2) Les politiques publiques continuent à soutenir le productiviste

La France est le premier pays agricole européen, avec une production qui permet à l’agriculture d’exporter autant que l’industrie automobile; la peur de la baisse des rendements rend le changement de cap politique très difficile. Un emploi agricole génère 4 à 5 emplois amont ou aval.

On l’a bien vu avec le débat sur l’interdiction du glyphosate, l’absence de volonté politique est encouragée par des faiseurs d’opinion payés par des lobbys, empêtrés dans des habitudes et aveuglés par leurs présupposés politiques, la croissance et les emplois, la majorité des responsables politiques n’imaginent pas qu’ils puissent exister des alternatives. Aucun journaliste d’information à destination du grand public n’a été capable de citer les alternatives à l’utilisation du glyphosate, le discours dominant était focalisé sur le rendement et l’effondrement de la production.

Message L’agroécologie et l’AB peuvent  produire autant et rester dans leur domaine économiquement viable.

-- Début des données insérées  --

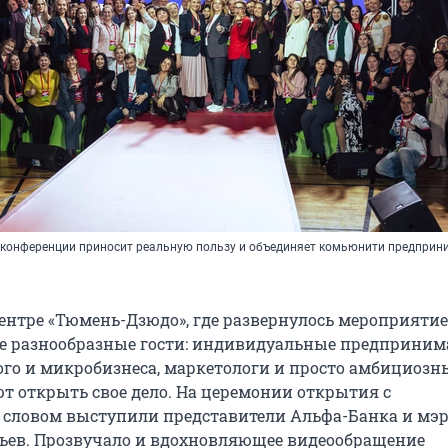
конференции приносит реальную пользу и объединяет комьюнити предприн
ентре «Тюмень-Дзюдо», где развернулось мероприятие
е разнообразные гости: индивидуальные предприним
го и микробизнеса, маркетологи и просто амбициозн
т открыть свое дело. На церемонии открытия с
словом выступили представители Альфа-Банка и мэр
ьев. Прозвучало и вдохновляющее видеообращение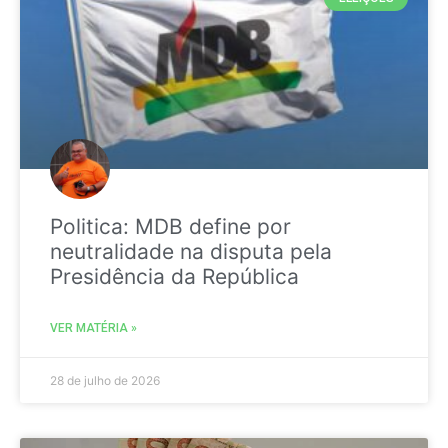
Politica: MDB define por
neutralidade na disputa pela
Presidência da República
VER MATÉRIA »
28 de julho de 2026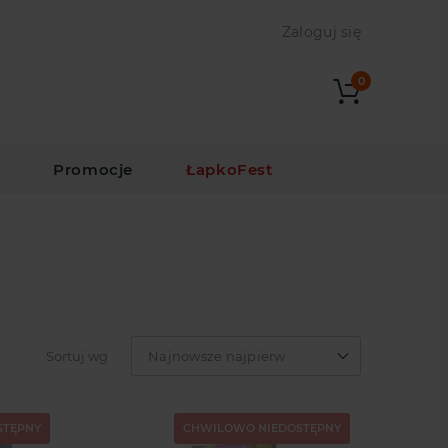
Zaloguj się
0
i
Promocje
ŁapkoFest
Sortuj wg
Najnowsze najpierw
STĘPNY
CHWILOWO NIEDOSTĘPNY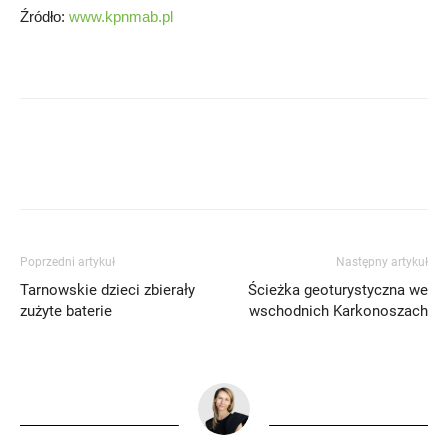
Źródło:
www.kpnmab.pl
Poprzedni artykuł
Następny artykuł
Tarnowskie dzieci zbierały
Ścieżka geoturystyczna we
zużyte baterie
wschodnich Karkonoszach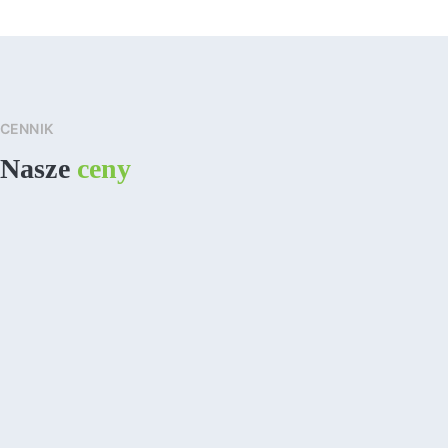
CENNIK
Nasze
ceny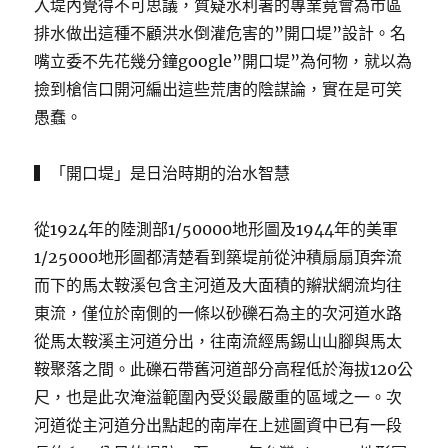
入堤內覺得不可思議，質疑水利署的專業竟會為市區
排水做出這種不顧洪水倒灌危害的”開口堤”設計。名
嘴立委不先花幾分鐘google”開口堤”為何物，就以為
撿到槍信口開河編出這些荒唐的陰謀論，實在是可笑
愚蠢。
▍「開口堤」是日治時期的治水智慧
從1924年的陸測部1/50000地形圖及1944年的美軍
1/25000地形圖都清楚看到築堤前從沖積扇扇頂奔流
而下的馬太鞍溪包含主河道及大面積的辮狀網流均往
東流，僅位於南側的一條以砂礫石為主的次河道水路
從馬太鞍溪主河道分出，往南流經馬錫山山腳與馬太
鞍聚落之間。此礫石帶舊河道部分高程低於海拔120公
尺，也是此次淹溢範圍內受災最嚴重的區域之一。次
河道從主河道分出點起的南岸在上述圖資中已有一段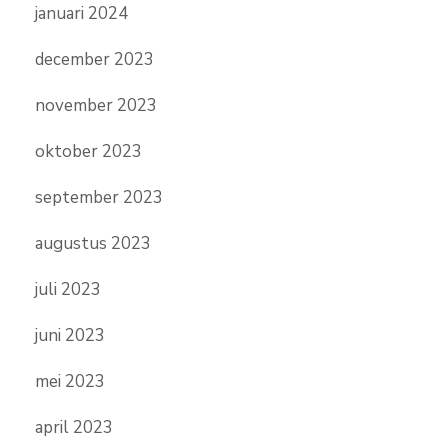
januari 2024
december 2023
november 2023
oktober 2023
september 2023
augustus 2023
juli 2023
juni 2023
mei 2023
april 2023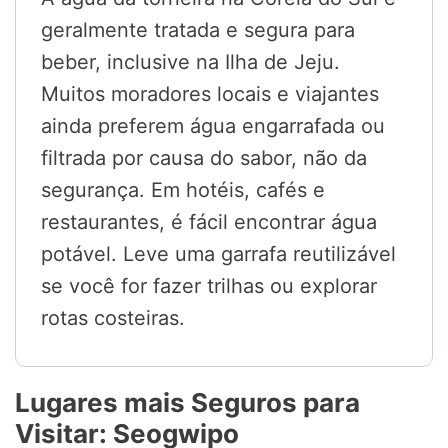
geralmente tratada e segura para
beber, inclusive na Ilha de Jeju.
Muitos moradores locais e viajantes
ainda preferem água engarrafada ou
filtrada por causa do sabor, não da
segurança. Em hotéis, cafés e
restaurantes, é fácil encontrar água
potável. Leve uma garrafa reutilizável
se você for fazer trilhas ou explorar
rotas costeiras.
Lugares mais Seguros para
Visitar: Seogwipo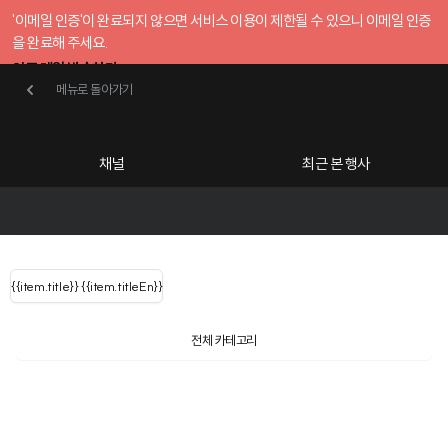
'이메일 인증'이 완료되지 않으면 서비스 이용이 제한될 수 있으니 이메일 인증
을 완료해 주세요.
인증 메일 발송하기
메뉴로 돌아가기
메뉴로 돌아가기
확인
호스트센터
채널
최근 본 행사
UserLastName()
카테고리
Categories
|
무료행사개설
Host your event for fr
{{ user.name }}
님
채널 리스트
{{channelEvent.SortType.name}}
{{item.title}}
{{ user.name }}
{{item.titleEn}}
님
로그인 해주세요
Close sidebar
Language
{{ user.email }}
{{
{{ item.Title
filter.name
내 정보 수정
전체 카테고리
{{ user.email}}
?
}}
행사
검색 결과 더 보기
{{item.Title}}
item.Title[0]
내 정보 수정
: "" }}
신청 행사
채널
검색 결과 더 보기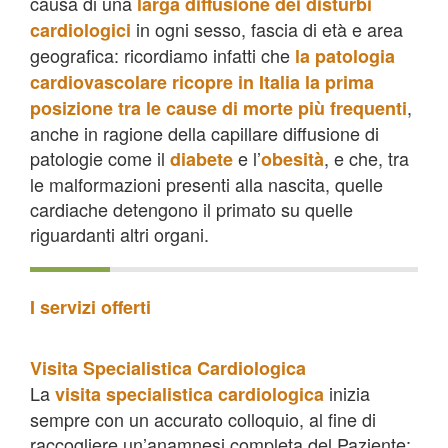
causa di una
larga diffusione dei disturbi
in ogni sesso, fascia di età e area
cardiologici
geografica: ricordiamo infatti che
la patologia
cardiovascolare ricopre in Italia la prima
,
posizione tra le cause di morte più frequenti
anche in ragione della capillare diffusione di
patologie come il
e l’
, e che, tra
diabete
obesità
le malformazioni presenti alla nascita, quelle
cardiache detengono il primato su quelle
riguardanti altri organi.
I servizi offerti
Visita Specialistica Cardiologica
La
inizia
visita specialistica cardiologica
sempre con un accurato colloquio, al fine di
raccogliere un’anamnesi completa del Paziente: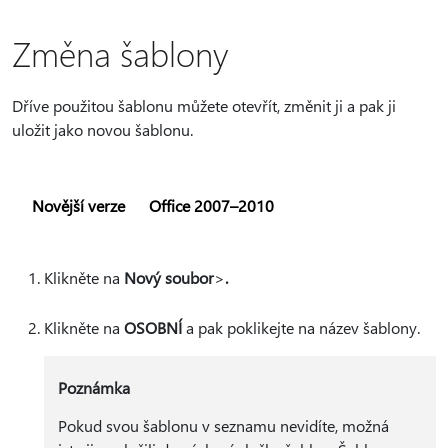
Změna šablony
Dříve použitou šablonu můžete otevřít, změnit ji a pak ji
uložit jako novou šablonu.
Novější verze
Office 2007–2010
Klikněte na
Nový soubor
>
.
Klikněte na
OSOBNÍ
a pak poklikejte na název šablony.
Poznámka
Pokud svou šablonu v seznamu nevidíte, možná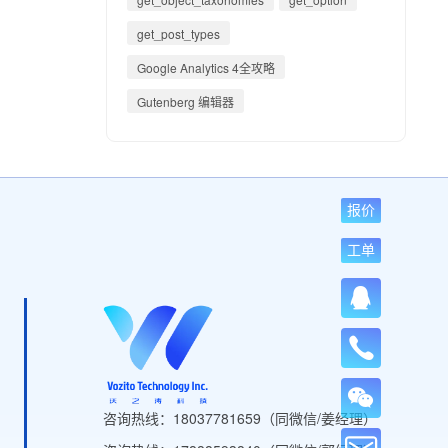
get_post_types
Google Analytics 4全攻略
Gutenberg 编辑器
报价
工单
咨询热线：18037781659（同微信/姜经理）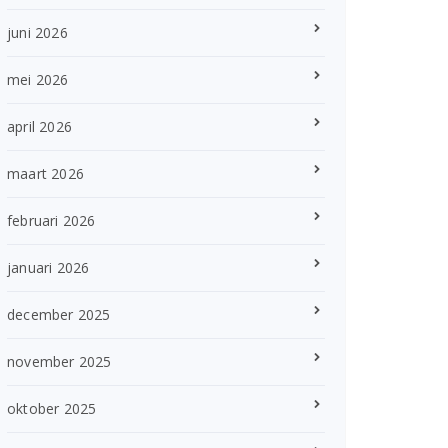
juni 2026
mei 2026
april 2026
maart 2026
februari 2026
januari 2026
december 2025
november 2025
oktober 2025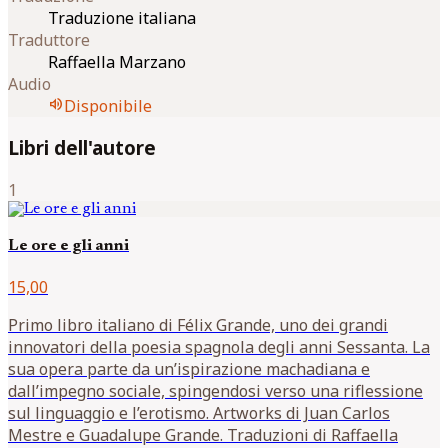
Traduzione italiana
Traduttore
Raffaella Marzano
Audio
volume_up
Disponibile
Libri dell'autore
1
Le ore e gli anni
15,00
Primo libro italiano di Félix Grande, uno dei grandi
innovatori della poesia spagnola degli anni Sessanta. La
sua opera parte da un’ispirazione machadiana e
dall’impegno sociale, spingendosi verso una riflessione
sul linguaggio e l’erotismo. Artworks di Juan Carlos
Mestre e Guadalupe Grande. Traduzioni di Raffaella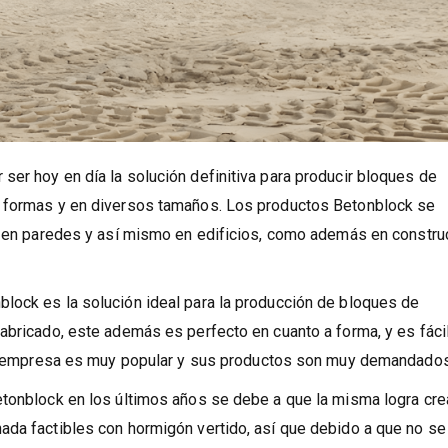
er hoy en día la solución definitiva para producir bloques de
s formas y en diversos tamaños. Los productos Betonblock se
mo en paredes y así mismo en edificios, como además en constru
lock es la solución ideal para la producción de bloques de
abricado, este además es perfecto en cuanto a forma, y es fáci
cha empresa es muy popular y sus productos son muy demandados
tonblock en los últimos años se debe a que la misma logra cre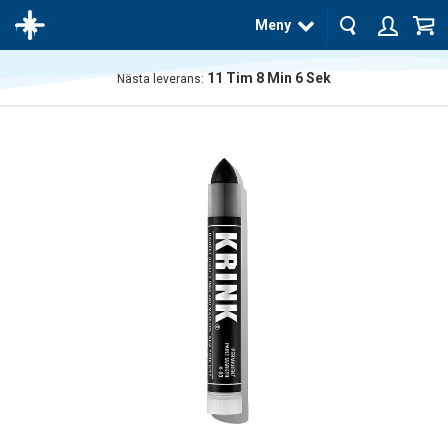
Meny
11
Tim
8
Min
6
Sek
Nästa leverans:
Produkten
har blivit
tillagd i
varukorgen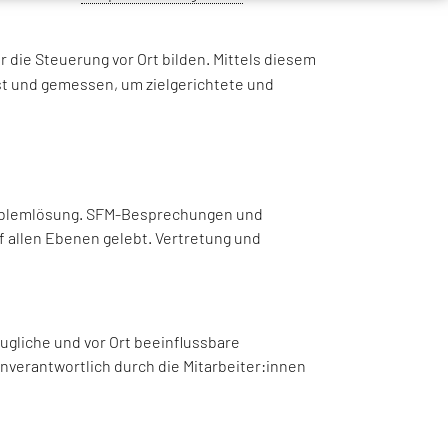
 die Steuerung vor Ort bilden. Mittels diesem
t und gemessen, um zielgerichtete und
Problemlösung. SFM-Besprechungen und
uf allen Ebenen gelebt. Vertretung und
ugliche und vor Ort beeinflussbare
nverantwortlich durch die Mitarbeiter:innen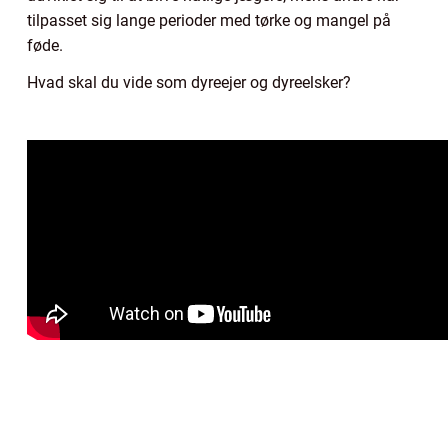
tilpasset sig lange perioder med tørke og mangel på
føde.
Hvad skal du vide som dyreejer og dyreelsker?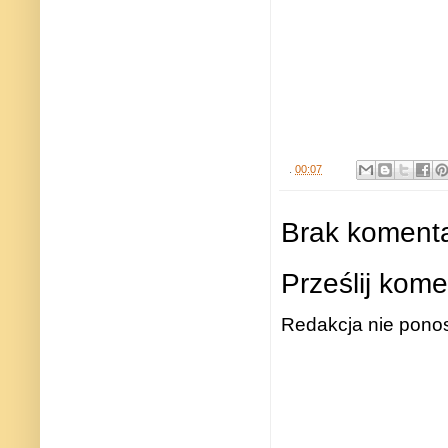
.
00:07
Brak komenta
Prześlij kome
Redakcja nie ponos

3) Le retour à l’agronomie, performant mais techniquement plus complexe

L’agroécologie sous-entend un changement complet de paradigme. La révolution verte s’est appuyée sur une simplification des systèmes de production agricole et le recours à des intrants externes pour uniformiser les facteurs de production. L’agroécologie repose sur l’optimisation des fonctions écologiques et des cycles naturels pour développer des agro-écosystèmes plus performants et plus autonomes, capables de répondre à des situations locales très variées et en fournissant divers types de services (production de biomasse bien-sûr, mais aussi protection de la biodiversité et des ressources naturelles), il n’existe pas de solution universelle adaptable partout.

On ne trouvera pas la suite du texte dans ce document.